What the exercise asks:
Repetition must be exact and must stop with the line bearing "современном управлении проектами, способствующим". It begins at the first line of the records and includes no pictures.

====== Source data ======

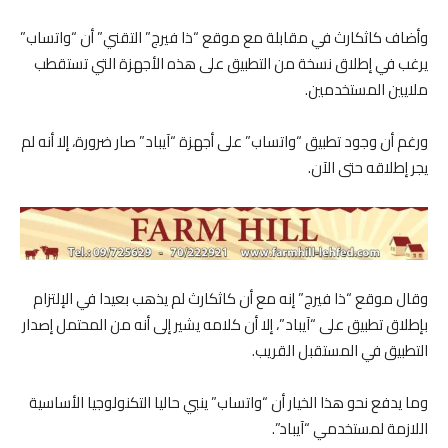
وأضاف كاثكارث في مقابلة مع موقع “ذا فيرج” التقني” أن “واتساب”
يرغب في إطلاق نسخة من التطبيق على هذه الأجهزة التي تستقطب
ملايين المستخدمين.
ورغم أن وجود تطبيق “واتساب” على أجهزة “آيباد” صار ضرورة، إلا أنه لم
يجر إطلاقه حتى الآن.
وقال موقع “ذا فيرج” إنه مع أن كاثكارث لم يذهب بعيدا في الإلتزام
بإطلاق تطبيق على “آيباد”، إلا أن كلامه يشير إلى أنه من المحتمل إصدار
التطبيق في المستقبل القريب.
وما يدفع نحو هذا الخيار أن “واتساب” ينبي حاليا التكنولوجيا الأساسية
اللازمة لمستخدمي “آيباد”.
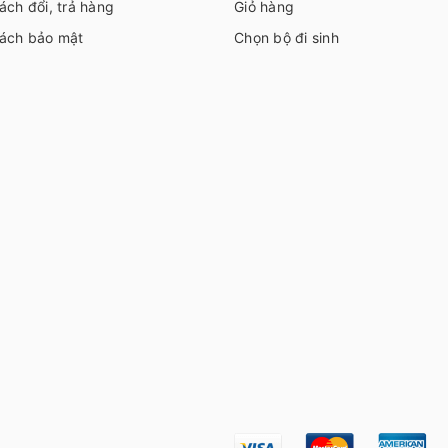
ách đổi, trả hàng
Giỏ hàng
sách bảo mật
Chọn bộ đi sinh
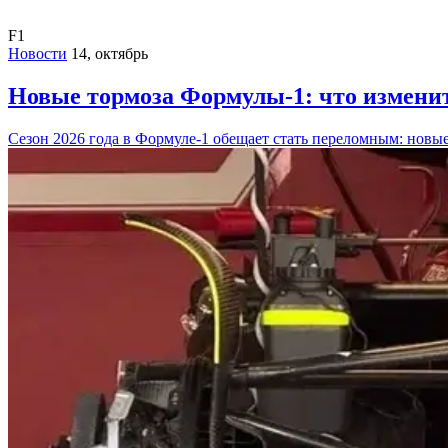
F1
Новости
14, октябрь
Новые тормоза Формулы-1: что изменит
Сезон 2026 года в Формуле-1 обещает стать переломным: новы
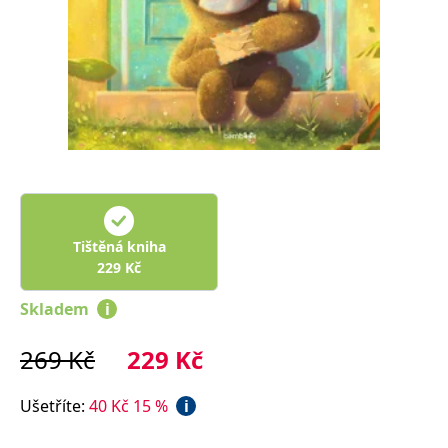
Nezbytné
Analytické
Marketingové
Funkční
Nezařazené soubory
Nezbytně nutné soubory cookie umožňují základní funkce webových
stránek, jako je přihlášení uživatele a správa účtu. Webové stránky nelze
bez nezbytně nutných souborů cookie správně používat.
Provider /
Název
Vyprší
Popis
Doména
CookieScriptConsent
1 měsíc
Tento soubor
CookieScript
cookie
www.grada.cz
používá
služba
Tištěná kniha
Cookie-
229
Kč
Script.com k
zapamatování
předvoleb
Skladem
i
souhlasu se
soubory
cookie
269
Kč
229
Kč
návštěvníků.
Je nutné, aby
banner
cookie
Ušetříte
:
40
Kč
15
%
i
Cookie-
Script.com
fungoval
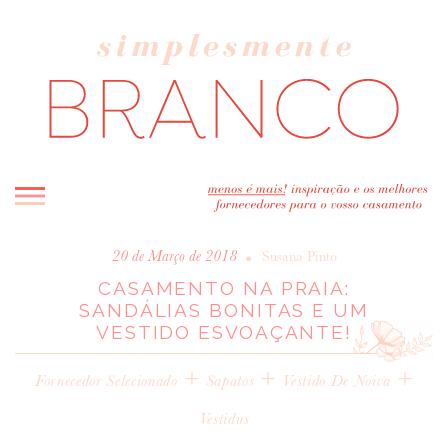
INICIO
•
20 de Março de 2018
Susana Pinto
CASAMENTO NA PRAIA:
BLOG
SANDÁLIAS BONITAS E UM
MELHOR INSPIRAÇÃO
VESTIDO ESVOAÇANTE!
ENTREVISTAS
+
+
+
REAL WEDDINGS & EDITORIAIS
Fornecedor Selecionado
Sapatos
Vestido De Noiva
CASAVA-ME AQUI!
Vestidus
FORNECEDORES RECOMENDADOS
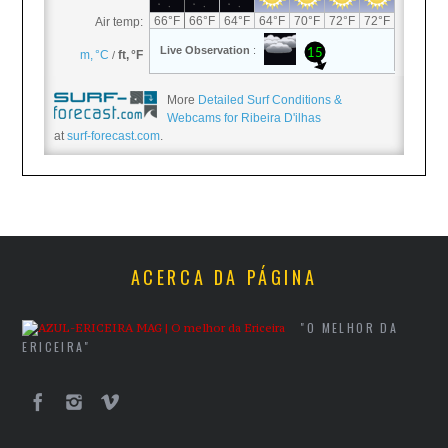
More
Detailed Surf Conditions &
Webcams for Ribeira D'ilhas
at
surf-forecast.com
.
ACERCA DA PÁGINA
"O MELHOR DA
ERICEIRA"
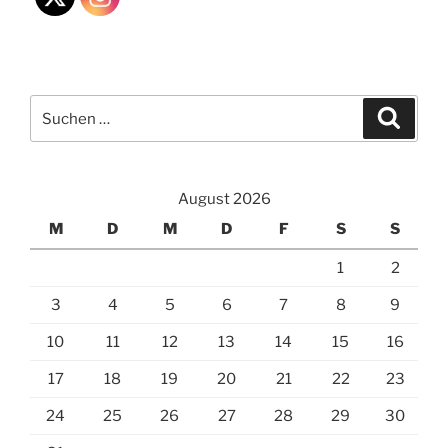
Suchen
Suche
nach:
August 2026
M
D
M
D
F
S
S
1
2
3
4
5
6
7
8
9
10
11
12
13
14
15
16
17
18
19
20
21
22
23
24
25
26
27
28
29
30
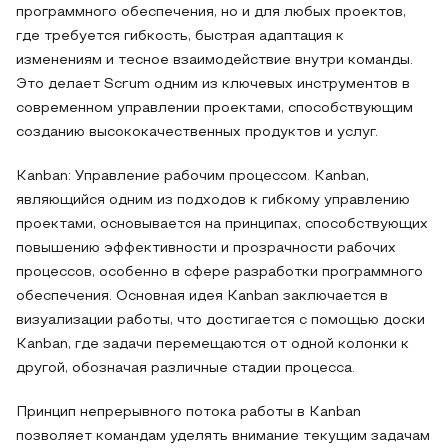
программного обеспечения, но и для любых проектов,
где требуется гибкость, быстрая адаптация к
изменениям и тесное взаимодействие внутри команды.
Это делает Scrum одним из ключевых инструментов в
современном управлении проектами, способствующим
созданию высококачественных продуктов и услуг.
Kanban: Управление рабочим процессом. Kanban,
являющийся одним из подходов к гибкому управлению
проектами, основывается на принципах, способствующих
повышению эффективности и прозрачности рабочих
процессов, особенно в сфере разработки программного
обеспечения. Основная идея Kanban заключается в
визуализации работы, что достигается с помощью доски
Kanban, где задачи перемещаются от одной колонки к
другой, обозначая различные стадии процесса.
Принцип непрерывного потока работы в Kanban
позволяет командам уделять внимание текущим задачам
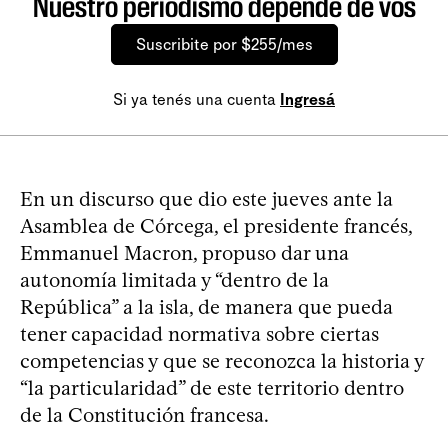
Nuestro periodismo depende de vos
Suscribite por $255/mes
Si ya tenés una cuenta
Ingresá
En un discurso que dio este jueves ante la
Asamblea de Córcega, el presidente francés,
Emmanuel Macron, propuso dar una
autonomía limitada y “dentro de la
República” a la isla, de manera que pueda
tener capacidad normativa sobre ciertas
competencias y que se reconozca la historia y
“la particularidad” de este territorio dentro
de la Constitución francesa.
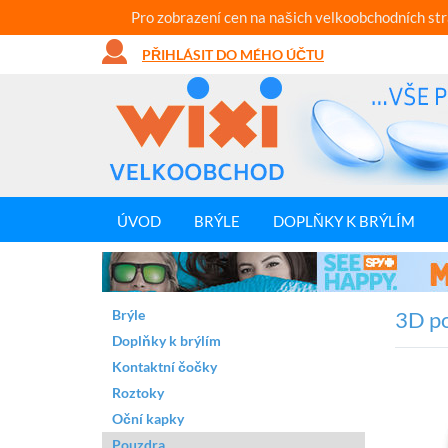
Pro zobrazení cen na našich velkoobchodních st
PŘIHLÁSIT DO MÉHO ÚČTU
ÚVOD
BRÝLE
DOPLŇKY K BRÝLÍM
Brýle
3D po
Doplňky k brýlím
Kontaktní čočky
Roztoky
Oční kapky
Pouzdra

======

Exercise result:
وأضاف كاثكارث في مقابلة مع موقع “ذا فيرج” التقني” أن “واتساب”
يرغب في إطلاق نسخة من التطبيق على هذه الأجهزة التي تستقطب
ملايين المستخدمين.
ورغم أن وجود تطبيق “واتساب” على أجهزة “آيباد” صار ضرورة، إلا أنه لم
يجر إطلاقه حتى الآن.
وقال موقع “ذا فيرج” إنه مع أن كاثكارث لم يذهب بعيدا في الإلتزام
بإطلاق تطبيق على “آيباد”، إلا أن كلامه يشير إلى أنه من المحتمل إصدار
التطبيق في المستقبل القريب.
وما يدفع نحو هذا الخيار أن “واتساب” ينبي حاليا التكنولوجيا الأساسية
اللازمة لمستخدمي “آيباد”.
ách đổi, trả hàng
Giỏ hàng
sách bảo mật
Chọn bộ đi sinh
F1
Новости
14, октябрь
Новые тормоза Формулы-1: что изменит
Сезон 2026 года в Формуле-1 обещает стать переломным: новы
Nezbytné
Analytické
Marketingové
Funkční
Nezařazené soubory
Nezbytně nutné soubory cookie umožňují základní funkce webových
stránek, jako je přihlášení uživatele a správa účtu. Webové stránky nelze
bez nezbytně nutných souborů cookie správně používat.
Provider /
Název
Vyprší
Popis
Doména
CookieScriptConsent
1 měsíc
Tento soubor
CookieScript
cookie
www.grada.cz
používá
služba
Tištěná kniha
Cookie-
229
Kč
Script.com k
zapamatování
předvoleb
Skladem
i
souhlasu se
soubory
cookie
269
Kč
229
Kč
návštěvníků.
Je nutné, aby
banner
cookie
Ušetříte
:
40
Kč
15
%
i
Cookie-
Script.com
fungoval
INICIO
•
20 de Março de 2018
Susana Pinto
CASAMENTO NA PRAIA:
BLOG
SANDÁLIAS BONITAS E UM
MELHOR INSPIRAÇÃO
VESTIDO ESVOAÇANTE!
ENTREVISTAS
+
+
+
REAL WEDDINGS & EDITORIAIS
Fornecedor Selecionado
Sapatos
Vestido De Noiva
CASAVA-ME AQUI!
Vestidus
FORNECEDORES RECOMENDADOS
More
Detailed Surf Conditions &
Webcams for Ribeira D'ilhas
at
surf-forecast.com
.
ACERCA DA PÁGINA
"O MELHOR DA
ERICEIRA"
Suchen
Suche
nach:
August 2026
M
D
M
D
F
S
S
1
2
3
4
5
6
7
8
9
10
11
12
13
14
15
16
17
18
19
20
21
22
23
24
25
26
27
28
29
30
программного обеспечения, но и для любых проектов,
где требуется гибкость, быстрая адаптация к
изменениям и тесное взаимодействие внутри команды.
Это делает Scrum одним из ключевых инструментов в
современном управлении проектами, способствующим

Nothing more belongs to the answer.